Figure 1 – Labor Force Statistics from the Current Population Survey As credit markets froze worldwide, liquidity was drying up quickly causing the bankruptcy of some reputable and well-established businesses. This article details the main reasons that lead up to the crisis. It critically compares and contrasts the GFC to prior period perturbations – with a special focus being placed upon the Great Depression of the 1930s, and the Asian Financial crisis of 1997-1998.
Finally, some fundamental underlying causes and a contemporary view of the global financial crises by Robert Shiller will be highlighted. The Great Depression & the GFC: Causes, Similarities and Differences The biggest lesson of the global financial crisis was that globalization is a major trend in the 21st century, which has made the world smaller and financial and capital markets ever more interconnected.
 Systematic dynamics need to be controlled, while central banks will have to learn how to respond to growing asset bubbles in an appropriate, professional and timely manner.  Arner (2009) identified that one of the main underlying causes of the GFC of 2008 resulted from the trend of globalisation as domestic regulatory structures were unable to adjust to the rapidly changing realities of global finance. This divergence was predominately felt in the United States, but the problem re-emerged in the countries of the European Union among others.
 As the GFC originated from the United States, it is important to review its previous systematic financial crisis. The 1920’s and the Great Depression of the 1930s is a prime example. The environment that led to the Great Crash of 1929 and the Great Depression were very similar to the one that prompted the GFC. The pre-crisis periods were both marked by unprecedented optimism and economic growth in the United States.
In essence, both crises were defined by excessive financial risk-taking including over-borrowing, over-lending, and over-investment.  While the 1920’s saw excessive risk taking on behalf of the investors in the stock market, which finally led to the Great Crash in 1929, the Global Financial Crisis 88 years later was caused by a more complex environment marked by financial innovation and the relationship between the loan originator and the loan holder. Until the early 1980’s, finance was sticking to an ‘originate and hold’ model.
 Due to a small and lumpy market, America’s government-sponsored mortgage giants started the process of securitisation, in which mortgages, credit card receivables and other financial assets were transformed into more marketable securities. In order to maximize profits, banks decided to switch to a ‘originate and distribute’ model, which spawned a range of structured products that promised huge gains at a cost that was only becoming clear when the loans grew to unsustainable levels and borrowers started to default in the lead up to the GFC.

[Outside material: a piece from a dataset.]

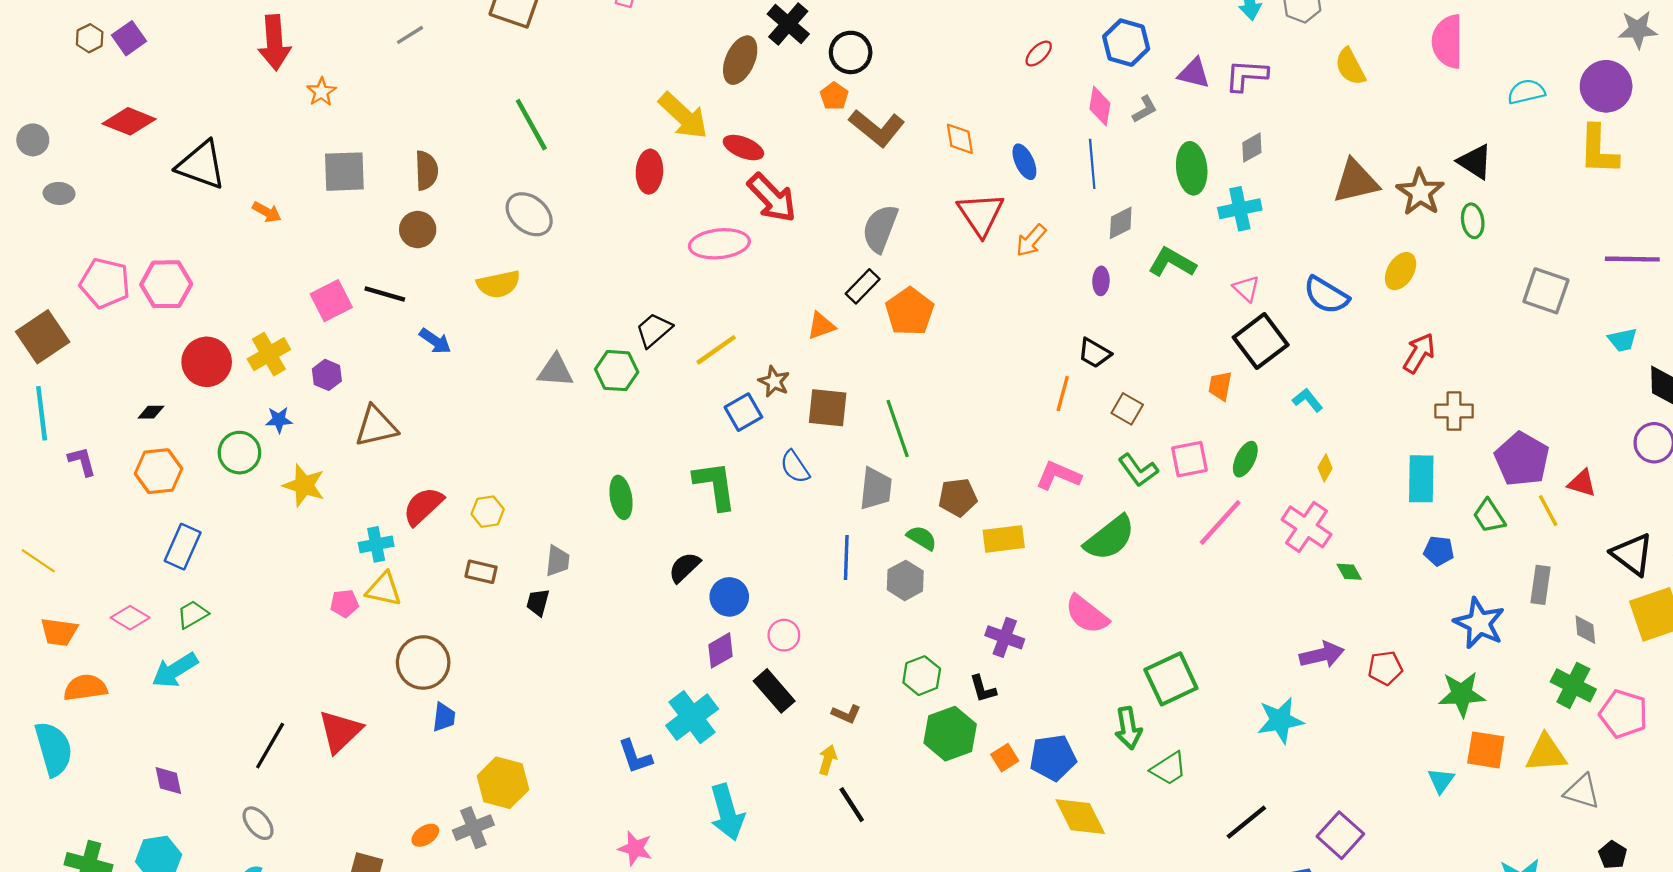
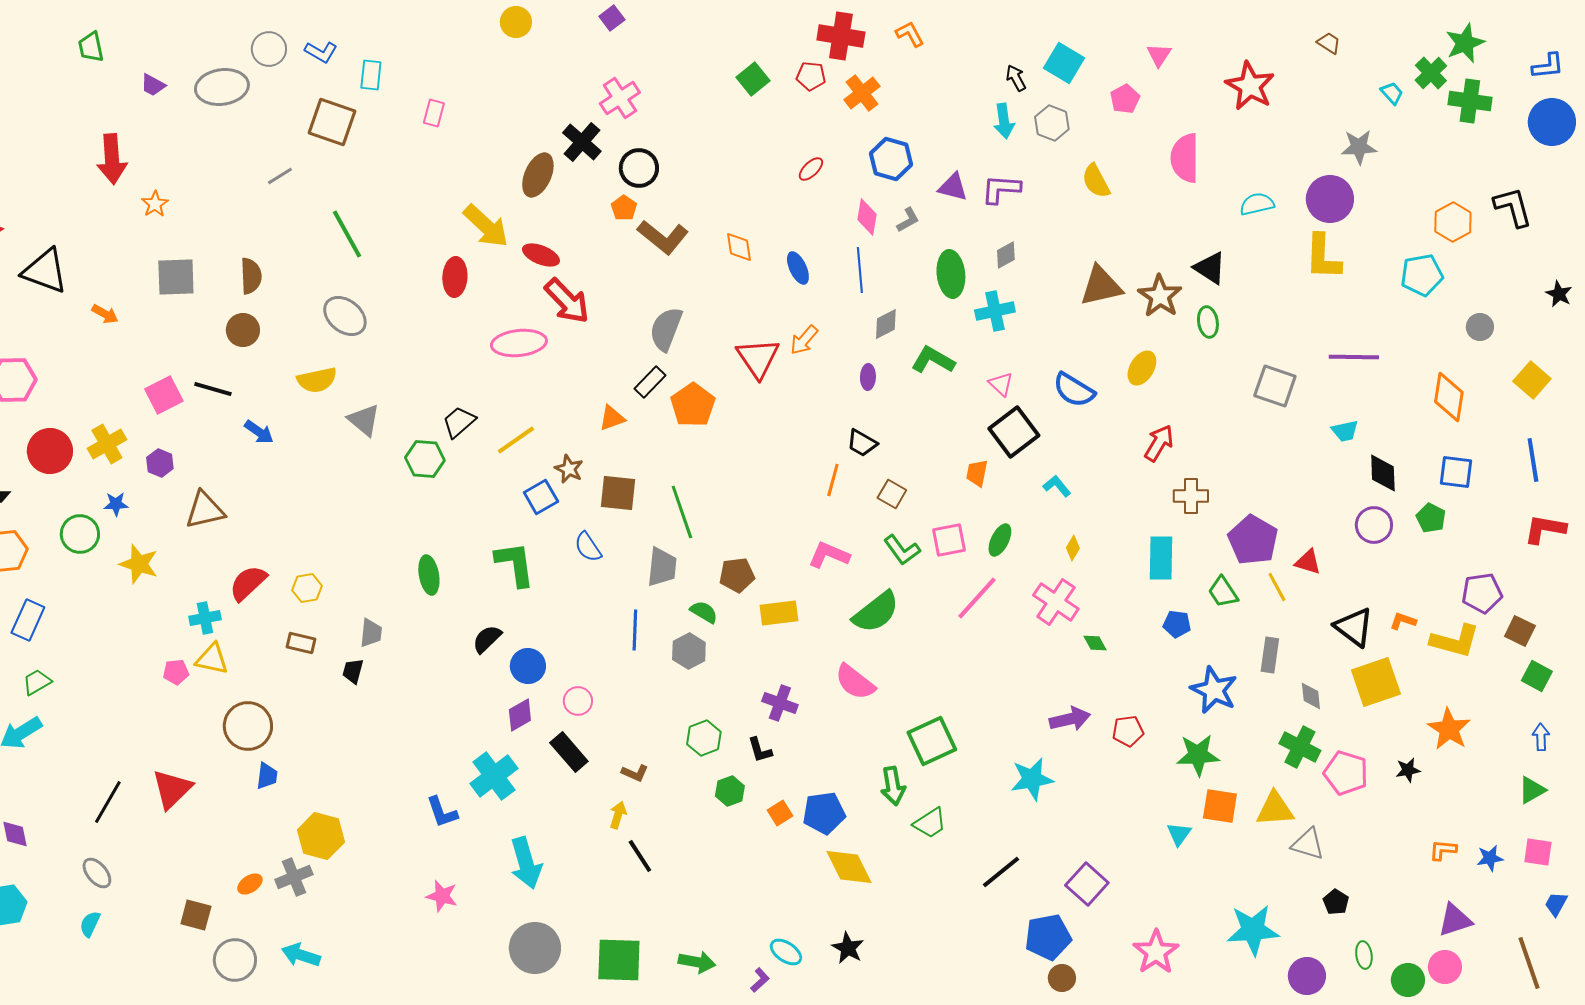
gray line: (410, 35) -> (280, 176), moved
red triangle: (981, 214) -> (758, 358), moved
gray triangle: (555, 371) -> (364, 420), moved, turned 36
green hexagon: (950, 734) -> (730, 791), size x0.6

 As a result the causes of the GFC need to be analysed in the light of this ‘new model’, its hidden features during the credit bubble, as well as its advantages and deficiencies. Generally, financial innovation can be good as it reduces the cost of borrowing for all consumers, giving everyone more investment choices, and thus facilitating economic growth. Its three most important deficiencies, however, were its complexity and confusion, a fragmentation of responsibility and the gaming of the regulatory financial system.

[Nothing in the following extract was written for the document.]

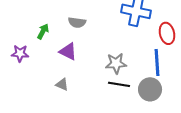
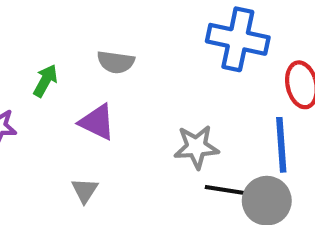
gray triangle: (62, 84) -> (85, 190), turned 40
black line: (119, 84) -> (227, 190), moved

 Both the GFC and the Great Depression led to widespread losses to market participants and lenders, a great loss of confidence into financial markets and among market participants, bank failures, frozen credit markets, and a sharp overall decline in consumption and investment. The financial response to the Great Depression differed dramatically to that of the GFC. Franklin D. Roosevelt remarked famously at his inauguration during a bank panic in 1933: “The only thing we have to fear is fear itself. ”

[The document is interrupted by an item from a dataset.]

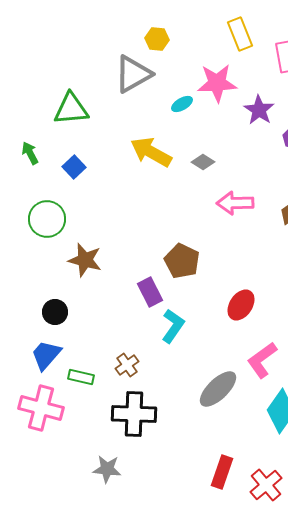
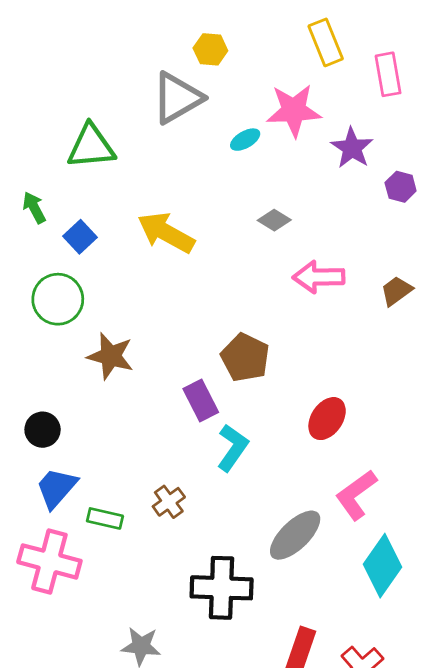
yellow arrow: (151, 152) -> (166, 233), moved
blue square: (74, 167) -> (80, 237), moved
black circle: (55, 312) -> (43, 430), moved
black cross: (134, 414) -> (222, 588), moved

The newly elected Roosevelt administration responded to the crisis with the New Deal Legislation that was defined by the idea of revamping of the financial system in order to regain investors’ confidence.  By passing the Emergency Banking Act, Roosevelt increased Americans confidence in the banks, and the subsequent Glass-Steagall Act banned improper banking activity by restricting overzealous commercial banks from participating in non-bank activities. As part of the extension of the regulatory framework, they also created the Federal Deposit Insurance Corporation. This removed the problem of bank runs.